> _Saved data entries_:
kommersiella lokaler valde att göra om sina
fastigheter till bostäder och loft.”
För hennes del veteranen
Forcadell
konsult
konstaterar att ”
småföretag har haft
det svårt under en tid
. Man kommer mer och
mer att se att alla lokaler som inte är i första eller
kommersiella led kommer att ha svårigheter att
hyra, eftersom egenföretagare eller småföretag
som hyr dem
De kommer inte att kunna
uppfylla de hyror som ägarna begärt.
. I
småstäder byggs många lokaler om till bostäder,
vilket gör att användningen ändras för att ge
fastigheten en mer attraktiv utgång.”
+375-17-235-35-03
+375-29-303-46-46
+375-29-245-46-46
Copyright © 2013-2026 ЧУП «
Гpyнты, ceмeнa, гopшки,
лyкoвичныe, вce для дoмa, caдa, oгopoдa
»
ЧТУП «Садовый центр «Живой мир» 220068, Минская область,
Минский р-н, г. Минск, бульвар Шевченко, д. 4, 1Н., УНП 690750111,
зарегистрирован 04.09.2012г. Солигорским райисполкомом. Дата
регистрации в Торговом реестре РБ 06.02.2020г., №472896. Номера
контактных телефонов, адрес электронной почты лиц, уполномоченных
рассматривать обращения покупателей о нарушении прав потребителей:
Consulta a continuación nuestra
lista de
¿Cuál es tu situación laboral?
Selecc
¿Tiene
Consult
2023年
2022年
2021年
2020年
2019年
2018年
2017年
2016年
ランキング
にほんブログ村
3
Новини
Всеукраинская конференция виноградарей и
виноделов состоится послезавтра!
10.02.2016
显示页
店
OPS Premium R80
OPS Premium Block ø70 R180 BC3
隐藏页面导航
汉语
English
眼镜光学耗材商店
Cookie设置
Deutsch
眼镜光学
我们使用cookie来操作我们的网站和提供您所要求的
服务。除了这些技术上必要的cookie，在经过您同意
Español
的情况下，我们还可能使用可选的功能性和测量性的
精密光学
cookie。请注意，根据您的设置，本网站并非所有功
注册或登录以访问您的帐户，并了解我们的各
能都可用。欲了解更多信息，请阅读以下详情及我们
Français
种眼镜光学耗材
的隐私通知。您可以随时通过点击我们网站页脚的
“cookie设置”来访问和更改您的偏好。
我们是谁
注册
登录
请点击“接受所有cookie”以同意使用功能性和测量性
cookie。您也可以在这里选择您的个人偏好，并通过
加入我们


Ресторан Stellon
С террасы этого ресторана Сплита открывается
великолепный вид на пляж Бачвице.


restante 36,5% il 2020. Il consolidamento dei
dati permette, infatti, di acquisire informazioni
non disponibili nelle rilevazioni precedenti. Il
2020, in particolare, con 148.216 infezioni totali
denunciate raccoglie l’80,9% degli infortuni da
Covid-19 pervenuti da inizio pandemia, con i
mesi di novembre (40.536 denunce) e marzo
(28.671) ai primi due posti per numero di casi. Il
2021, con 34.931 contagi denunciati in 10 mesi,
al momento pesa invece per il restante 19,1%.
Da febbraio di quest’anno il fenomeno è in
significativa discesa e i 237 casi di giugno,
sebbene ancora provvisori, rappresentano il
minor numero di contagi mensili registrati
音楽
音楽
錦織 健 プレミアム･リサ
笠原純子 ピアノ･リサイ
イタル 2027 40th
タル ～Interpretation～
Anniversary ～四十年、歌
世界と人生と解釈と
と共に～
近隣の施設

> _TASK REQUIREMENTS_: From the line that contains "significativa discesa e" through the last line of the records above, copy every line exactly and leave out the rest.

> _SOLVED PROBLEM_:
significativa discesa e i 237 casi di giugno,
sebbene ancora provvisori, rappresentano il
minor numero di contagi mensili registrati
音楽
音楽
錦織 健 プレミアム･リサ
笠原純子 ピアノ･リサイ
イタル 2027 40th
タル ～Interpretation～
Anniversary ～四十年、歌
世界と人生と解釈と
と共に～
近隣の施設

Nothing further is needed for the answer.